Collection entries

################

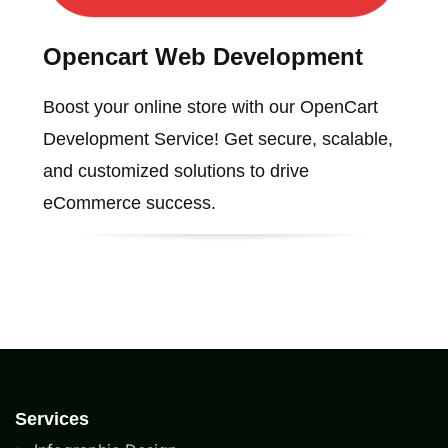
Opencart Web Development
Boost your online store with our OpenCart
Development Service! Get secure, scalable,
and customized solutions to drive
eCommerce success.
Services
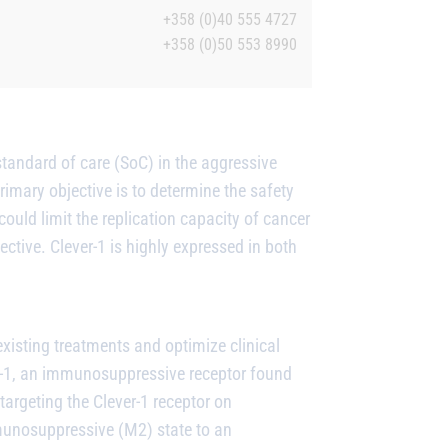
+358 (0)40 555 4727
+358 (0)50 553 8990
tandard of care (SoC) in the aggressive
ary objective is to determine the safety
could limit the replication capacity of cancer
ctive. Clever-1 is highly expressed in both
isting treatments and optimize clinical
r-1, an immunosuppressive receptor found
rgeting the Clever-1 receptor on
unosuppressive (M2) state to an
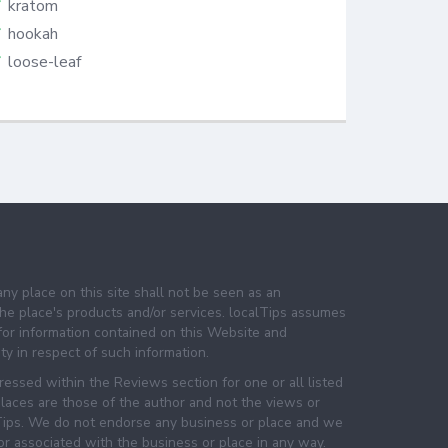
kratom
hookah
loose-leaf
any place on this site shall not be seen as an
e place's products and/or services. localTips assumes
 for information contained on this Website and
lity in respect of such information.
essed within the Reviews section for one or all listed
laces are those of the author and not the views or
lTips. We do not endorse any business or place and we
 or associated with the business or place in any way.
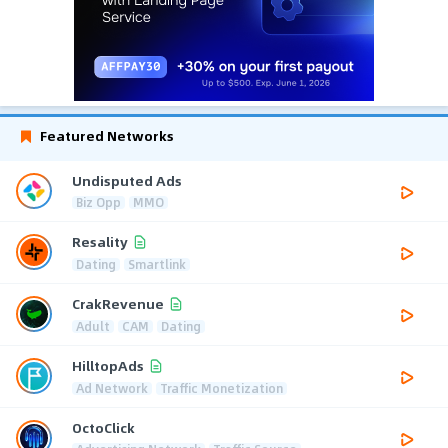
Featured Networks
Undisputed Ads
Biz Opp
MMO
Resality
Dating
Smartlink
CrakRevenue
Adult
CAM
Dating
HilltopAds
Ad Network
Traffic Monetization
OctoClick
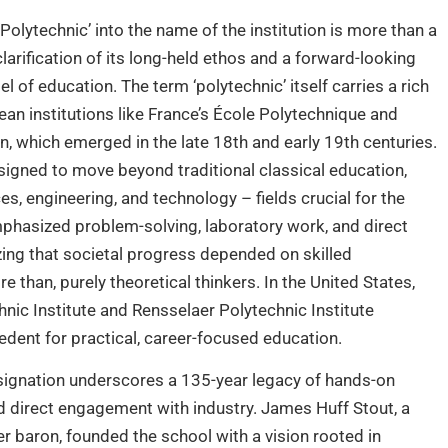
‘Polytechnic’ into the name of the institution is more than a
clarification of its long-held ethos and a forward-looking
 of education. The term ‘polytechnic’ itself carries a rich
pean institutions like France’s École Polytechnique and
 which emerged in the late 18th and early 19th centuries.
igned to move beyond traditional classical education,
s, engineering, and technology – fields crucial for the
mphasized problem-solving, laboratory work, and direct
ing that societal progress depended on skilled
e than, purely theoretical thinkers. In the United States,
hnic Institute and Rensselaer Polytechnic Institute
edent for practical, career-focused education.
esignation underscores a 135-year legacy of hands-on
nd direct engagement with industry. James Huff Stout, a
 baron, founded the school with a vision rooted in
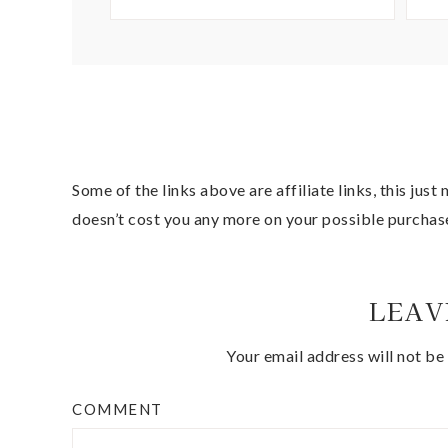
Some of the links above are affiliate links, this jus
doesn’t cost you any more on your possible purchas
LEAV
Your email address will not be
COMMENT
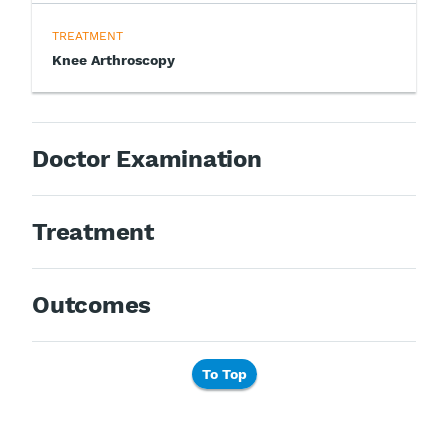
TREATMENT
Knee Arthroscopy
Doctor Examination
Treatment
Outcomes
To Top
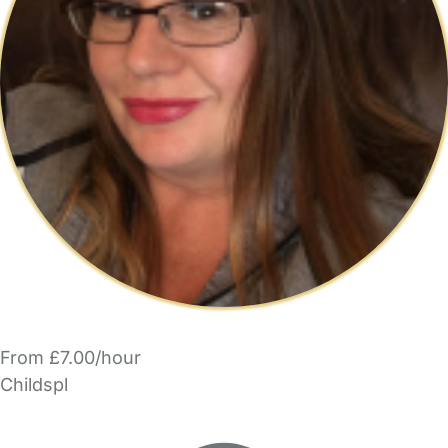
From £7.00/hour
Childspl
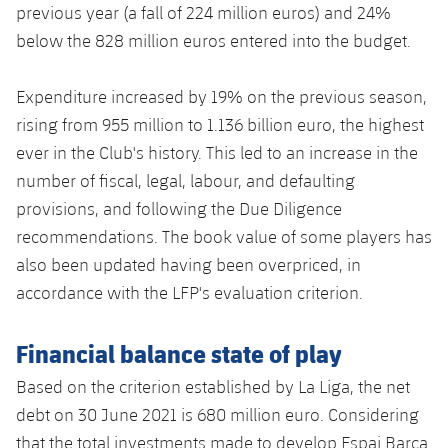
previous year (a fall of 224 million euros) and 24%
below the 828 million euros entered into the budget.
Expenditure increased by 19% on the previous season,
rising from 955 million to 1.136 billion euro, the highest
ever in the Club's history. This led to an increase in the
number of fiscal, legal, labour, and defaulting
provisions, and following the Due Diligence
recommendations. The book value of some players has
also been updated having been overpriced, in
accordance with the LFP's evaluation criterion.
Financial balance state of play
Based on the criterion established by La Liga, the net
debt on 30 June 2021 is 680 million euro. Considering
that the total investments made to develop Espai Barça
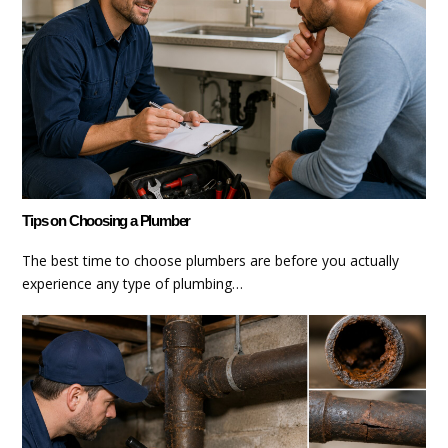
Tips on Choosing a Plumber
The best time to choose plumbers are before you actually
experience any type of plumbing…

################

• **Problem statement**
Within the entries, determine the count of lines containing the string "into" and output it alone.

• **Response box**
2